AİHM, ulusal mahkemeler tarafından izlenen usulü denetleme ve özellikle ulusal mahkemelerin Lahey Sözleşmesi hükümlerini yorumlayıp uygularken AİHS’deki ve özellikle 8. maddedeki güvenceleri gözetip gözetmediğini belirleme yetkisine sahiptir. Mahkeme, yaptığı denetime temel aldığı önemli bir ilke olan ikincillik ilkesi gereği, ulusal mahkemelerin iade veya iadeyi red konusundaki takdirini değerlendirmeye tabi tutmamakta ancak, ulusal mahkemeler tarafından ulaşılan sonucun AİHS’nin 8. maddesinde öngörülen standartlara uygun bir denge sağlayıp sağlamadığını ve ulaşılan sonucun bu yönüyle aile hayatının korunması hakkının ihlal edilmesi olup olmadığını incelemektedir.

Öncelikle belirtmek gerekir ki, Strasbourg Mahkemesi’nin şu ana kadar vermiş olduğu birçok karar, Lahey Sözleşmesi’ni isabetli şekilde yorumlamakta ve Sözleşme’nin etkinliğini desteklemekte olup, Sözleşme hükümleriyle çelişki arz etmemektedir.

Lahey Sözleşmesi kapsamında Mahkemenin, koruma ve ziyaret hakkıyla ilgili olarak çok sayıda kararı bulunmakta olup, belirtilen kararlarda Mahkemenin, Lahey Sözleşmesini özellikle pozitif yükümlü-lükler bağlamında yorumladığı görülmektedir. Mahkemece verilen ihlal kararları incelendiğinde, bu kararların yalnızca Lahey Sözleşmesi hükümlerinin tatbik edilmemesi veya hatalı uygulanması sonucu çocuğun iade edilmemesi halleriyle sınırlı olmadığı, çocuğun iadesinin sağlandığı bazı durumlarda da olayın özel koşulları nedeniyle, başvuruların ihlal kararlarıyla neticelendiği görülmektedir. İadenin gerçekleşmemesi hallerinde, bunun nedeni iadeyi reddeden mahkeme kararları olabileceği gibi, verilen iade kararlarının icra edilmemesi de olabilmektedir. Ancak Mahkeme, 8. maddenin gereklerine riayet edilip edilmediğini incelerken, bu iki durum arasında bir fark gözetmemektedir. Bu kapsamda AİHM, örneğin, Lahey Sözleşmesi çerçevesindeki mükellefiyetleri uyarınca çocuğun ivedi olarak iadesinin sağlanması hususunda yeterli önlemleri almakta başarısız olduğunu tespit ettiği İspanya’nın, AİHS’nin 8. maddesini ihlal ettiğine karar vermiştir. Yine Avusturya, Amerikalı bir başvurucu lehine verilen iade kararının yerine getirilmesindeki başarısızlığına vurgu yapılarak, benzer yöndeki ihlalden sorumlu tutulmuştur.
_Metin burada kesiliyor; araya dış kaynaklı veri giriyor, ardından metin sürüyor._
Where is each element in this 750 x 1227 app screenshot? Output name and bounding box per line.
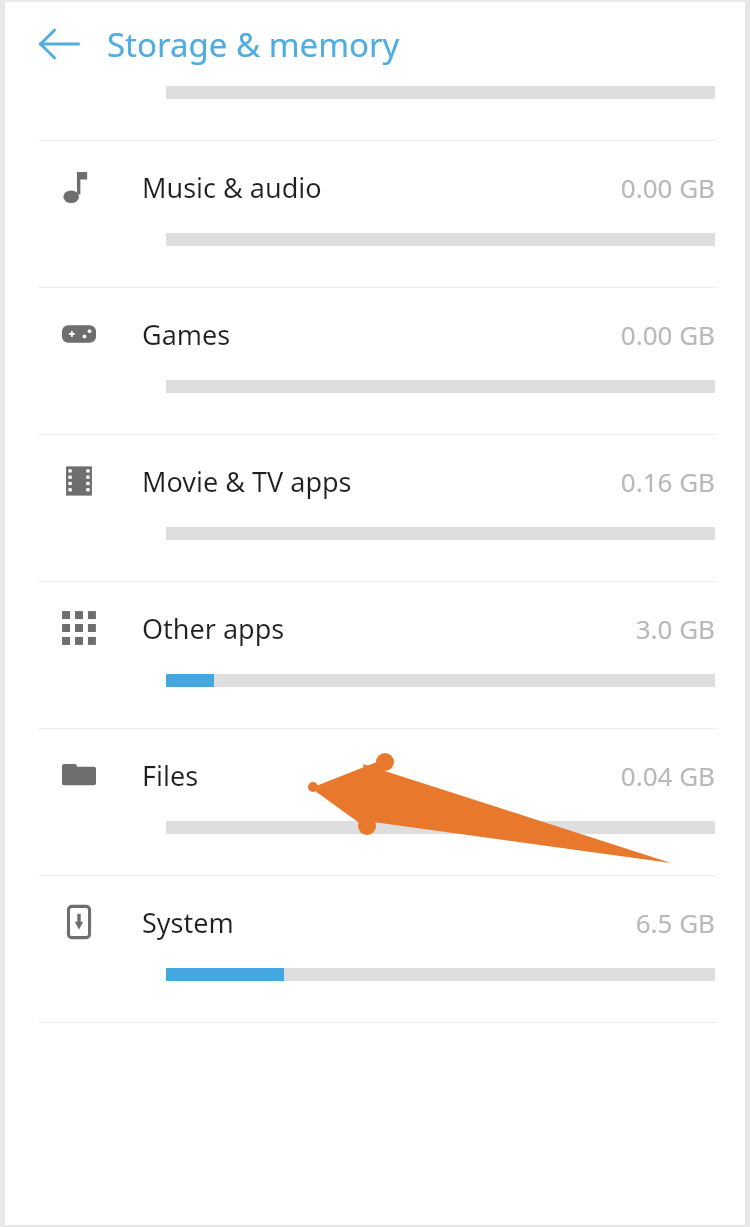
staticText: Music & audio xyxy=(142,169,322,206)
button[interactable]: Movie & TV apps xyxy=(5,435,745,582)
button[interactable]: Music & audio xyxy=(5,141,745,288)
staticText: 0.16 GB xyxy=(620,464,715,499)
staticText: Other apps xyxy=(142,610,285,647)
staticText: 0.00 GB xyxy=(620,317,715,352)
button[interactable]: Back xyxy=(32,17,86,71)
staticText: 6.5 GB xyxy=(635,905,715,940)
button[interactable]: Files xyxy=(5,729,745,876)
staticText: Storage & memory xyxy=(107,22,400,67)
button[interactable]: Games xyxy=(5,288,745,435)
staticText: Games xyxy=(142,316,231,353)
staticText: 0.00 GB xyxy=(620,170,715,205)
staticText: 0.04 GB xyxy=(620,758,715,793)
staticText: System xyxy=(142,904,234,941)
staticText: 3.0 GB xyxy=(635,611,715,646)
staticText: Movie & TV apps xyxy=(142,463,352,500)
staticText: Files xyxy=(142,757,199,794)
button[interactable]: System xyxy=(5,876,745,1023)
button[interactable]: Other apps xyxy=(5,582,745,729)
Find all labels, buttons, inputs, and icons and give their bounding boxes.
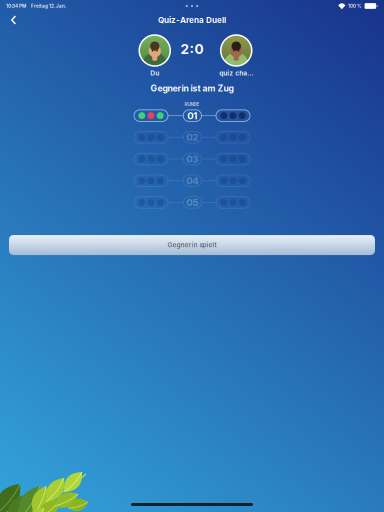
button[interactable]: Gegnerin spielt <box>9 235 375 255</box>
button[interactable]: Back <box>0 12 27 28</box>
staticText: Freitag 12. Jan. <box>31 3 66 9</box>
staticText: Gegnerin spielt <box>168 241 216 249</box>
staticText: 03 <box>186 153 198 165</box>
staticText: 04 <box>186 175 198 186</box>
staticText: Gegnerin ist am Zug <box>150 83 234 94</box>
staticText: Du <box>150 69 159 77</box>
staticText: 100 % <box>348 3 362 9</box>
staticText: Quiz-Arena Duell <box>158 15 226 25</box>
staticText: 01 <box>187 110 197 121</box>
staticText: RUNDE <box>184 102 200 107</box>
staticText: 10:34 PM <box>6 3 26 9</box>
staticText: 02 <box>186 132 198 143</box>
staticText: quiz cha… <box>219 69 253 77</box>
staticText: 05 <box>186 197 198 208</box>
staticText: 2:0 <box>180 41 204 57</box>
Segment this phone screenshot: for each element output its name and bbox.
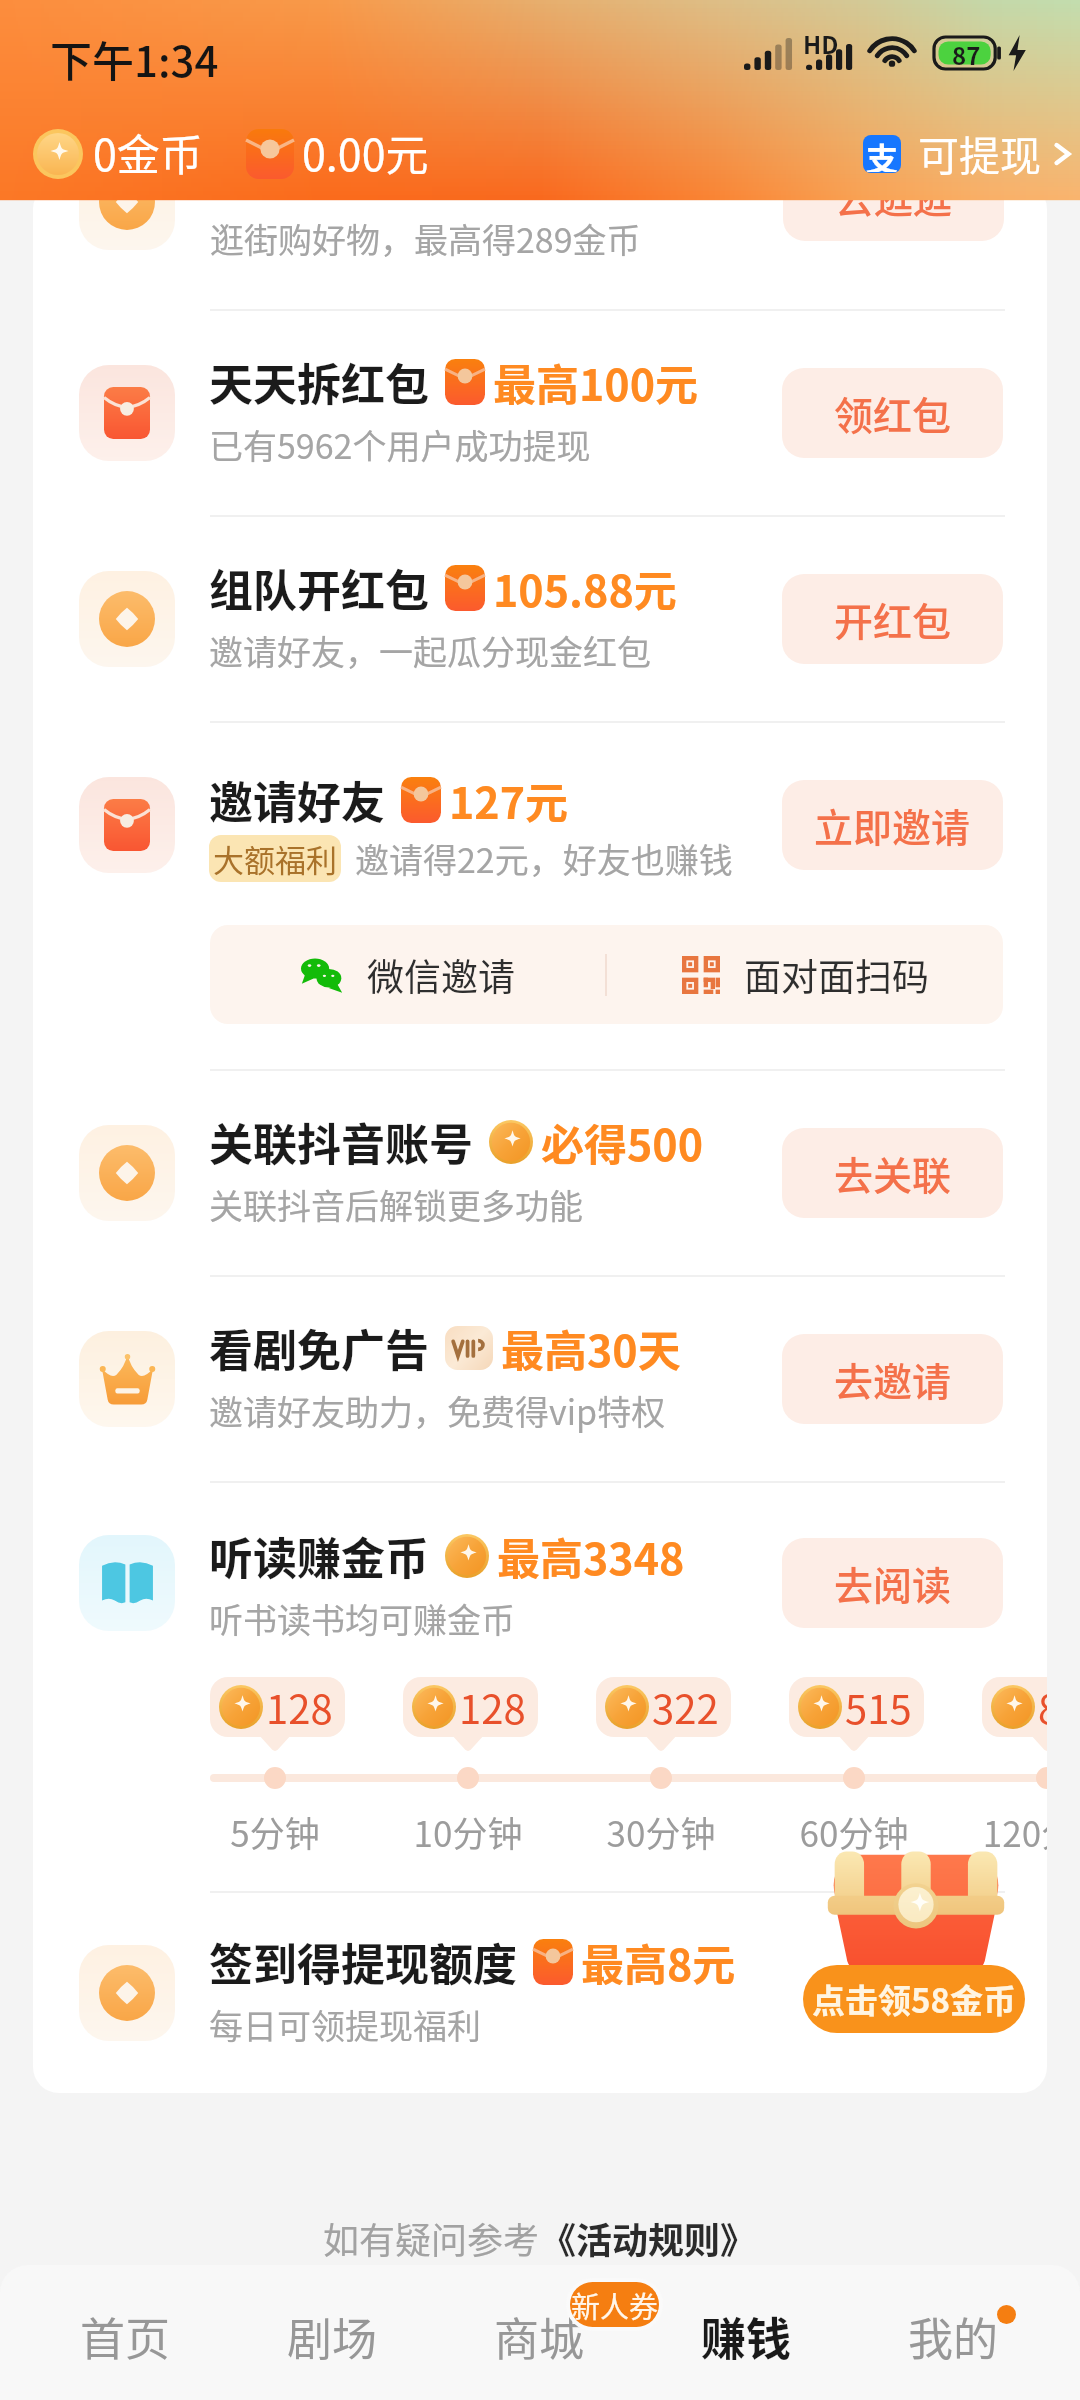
staticText: 最高3348 (497, 1525, 685, 1587)
staticText: 面对面扫码 (744, 948, 929, 1002)
button[interactable]: 签到得提现额度 (33, 1893, 1047, 2093)
button[interactable]: 关联抖音账号 (33, 1071, 1047, 1275)
button[interactable]: 去邀请 (782, 1334, 1003, 1424)
staticText: 邀请得22元，好友也赚钱 (355, 834, 733, 883)
button[interactable]: 微信邀请 (210, 925, 605, 1024)
staticText: 听书读书均可赚金币 (209, 1594, 515, 1643)
staticText: 0.00元 (302, 121, 429, 183)
staticText: 5分钟 (185, 1806, 365, 1857)
staticText: 最高30天 (501, 1317, 681, 1379)
staticText: 开红包 (834, 591, 952, 647)
staticText: 天天拆红包 (209, 350, 429, 414)
staticText: 87 (952, 37, 981, 69)
button[interactable]: 组队开红包 (33, 517, 1047, 721)
button[interactable]: 我的 (853, 2265, 1053, 2400)
staticText: 60分钟 (764, 1806, 944, 1857)
staticText: 关联抖音后解锁更多功能 (209, 1180, 583, 1229)
staticText: 下午1:34 (50, 28, 219, 89)
button[interactable]: 立即邀请 (782, 780, 1003, 870)
staticText: 听读赚金币 (209, 1524, 429, 1588)
button[interactable]: 领红包 (782, 368, 1003, 458)
button[interactable]: Withdraw via Alipay (863, 124, 1071, 183)
button[interactable]: 去关联 (782, 1128, 1003, 1218)
staticText: 大额福利 (213, 836, 337, 881)
button[interactable]: 128 (403, 1677, 538, 1737)
staticText: 逛街购好物，最高得289金币 (210, 214, 641, 263)
staticText: 可提现 (918, 123, 1041, 182)
staticText: 剧场 (287, 2304, 378, 2369)
button[interactable]: 商城 (439, 2265, 639, 2400)
button[interactable]: 322 (596, 1677, 731, 1737)
staticText: 邀请好友 (209, 768, 385, 832)
button[interactable]: 开红包 (782, 574, 1003, 664)
staticText: 515 (845, 1678, 912, 1736)
staticText: 商城 (494, 2304, 585, 2369)
button[interactable]: 赚钱 (646, 2265, 846, 2400)
staticText: 我的 (908, 2304, 999, 2369)
staticText: 10分钟 (378, 1806, 558, 1857)
staticText: 127元 (449, 769, 569, 831)
staticText: 如有疑问参考 (323, 2212, 540, 2264)
staticText: 新人券 (571, 2284, 659, 2326)
staticText: 微信邀请 (367, 948, 515, 1002)
staticText: 120分钟 (957, 1806, 1047, 1857)
button[interactable]: 剧场 (232, 2265, 432, 2400)
button[interactable]: 128 (210, 1677, 345, 1737)
staticText: 去关联 (834, 1145, 952, 1201)
staticText: 128 (459, 1678, 526, 1736)
staticText: 0金币 (93, 121, 203, 183)
staticText: HD (803, 26, 839, 61)
staticText: 签到得提现额度 (209, 1930, 517, 1994)
staticText: 已有5962个用户成功提现 (209, 420, 591, 469)
staticText: 领红包 (834, 385, 952, 441)
staticText: 首页 (80, 2304, 171, 2369)
staticText: 30分钟 (571, 1806, 751, 1857)
staticText: 看剧免广告 (209, 1316, 429, 1380)
staticText: 邀请好友助力，免费得vip特权 (209, 1386, 666, 1435)
staticText: 点击领58金币 (812, 1975, 1016, 2023)
button[interactable]: 800 (982, 1677, 1047, 1737)
button[interactable]: 逛街购好物，最高得289金币 (33, 183, 1047, 309)
button[interactable]: 天天拆红包 (33, 311, 1047, 515)
button[interactable]: 《活动规则》 (540, 2212, 757, 2264)
staticText: 128 (266, 1678, 333, 1736)
staticText: 必得500 (541, 1111, 704, 1173)
staticText: 105.88元 (493, 557, 677, 619)
button[interactable]: 点击领58金币 (803, 1847, 1025, 2037)
staticText: 最高100元 (493, 351, 699, 413)
button[interactable]: 看剧免广告 (33, 1277, 1047, 1481)
button[interactable]: 去阅读 (782, 1538, 1003, 1628)
staticText: 关联抖音账号 (209, 1110, 473, 1174)
staticText: 赚钱 (701, 2304, 792, 2369)
staticText: 支 (866, 135, 899, 172)
staticText: 组队开红包 (209, 556, 429, 620)
staticText: 322 (652, 1678, 719, 1736)
staticText: 邀请好友，一起瓜分现金红包 (209, 626, 651, 675)
staticText: 每日可领提现福利 (209, 2000, 481, 2049)
staticText: 去逛逛 (835, 183, 953, 224)
button[interactable]: 去逛逛 (783, 183, 1004, 241)
button[interactable]: 邀请好友 (33, 723, 1047, 927)
staticText: 去邀请 (834, 1351, 952, 1407)
button[interactable]: 面对面扫码 (607, 925, 1003, 1024)
staticText: 800 (1038, 1678, 1047, 1736)
button[interactable]: 首页 (25, 2265, 225, 2400)
button[interactable]: 点击领58金币 (803, 1965, 1025, 2033)
staticText: 去阅读 (834, 1555, 952, 1611)
staticText: 最高8元 (581, 1931, 736, 1993)
button[interactable]: 新人券 (570, 2282, 659, 2327)
button[interactable]: 听读赚金币 (33, 1483, 1047, 1683)
staticText: 立即邀请 (814, 797, 971, 853)
button[interactable]: 515 (789, 1677, 924, 1737)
“Tapia Gascae v D. – İspanya” kararında başvurucunun, kızının babası tarafından İspanya yetki alanından çıkarılmasının önlenmesi hususunda yerel yetkililerin yeterli çaba sergilemedikleri ve ayrıca çocuğun iadesini sağlamadıkları yönündeki iddiası yerinde görülmeyerek, Mahkemece 8. maddenin ihlal edilmediği sonucuna varılmıştır.

“Ignaccolo-Zenide – Romanya” ve“Karadžić – Hırvatistan” davalarında, çocuğun annesine iadesine ilişkin mahkeme kararlarının icrası hususunda yetkililerin aldığı tedbirlerin yetersizliği 8. madde çerçevesinde ihlal kararıyla sonuçlanmıştır. Bu kararlarda AİHM, çocuğun anne babası ile ilişki kurma hakkının AİHS’nin 8. maddesi kapsamında güvence veren bir hak olduğuna ve özellikle taraf devletlerin bu hakkın etkin kullanımının sağlanması hususundaki pozitif yükümlülüklerine işaret etmiş ve yükümlülükleri Lahey Sözleşmesi hükümlerini nazara alarak yorumlamak suretiyle, Lahey Sözleşmesi hükümlerinin etkinliğine büyük bir katkı sağlamıştır.

Kararlar, Lahey Sözleşmesi kapsamındaki bir iade davasında, yetkili makamların süratle hareket etmelerinin önemini vurgulaması yönüyle de oldukça önemlidir.

“Karrer – Romanya” davasına ait başvuru da, çocuğunun Avusturya’ya iadesi talebine yönelik Romanya mahkemelerinde görülen bir Lahey Sözleşmesi davası ile ilgilidir. Ancak, Romen mahkemeleri çocuğun çıkarlarını derinlemesine tahlil etmemiş ve davayı Lahey Sözleşmesi ışığında yorumlamamıştır. Bu nedenle Mahkeme 8. maddenin ihlal edildiği kanaatine varmıştır.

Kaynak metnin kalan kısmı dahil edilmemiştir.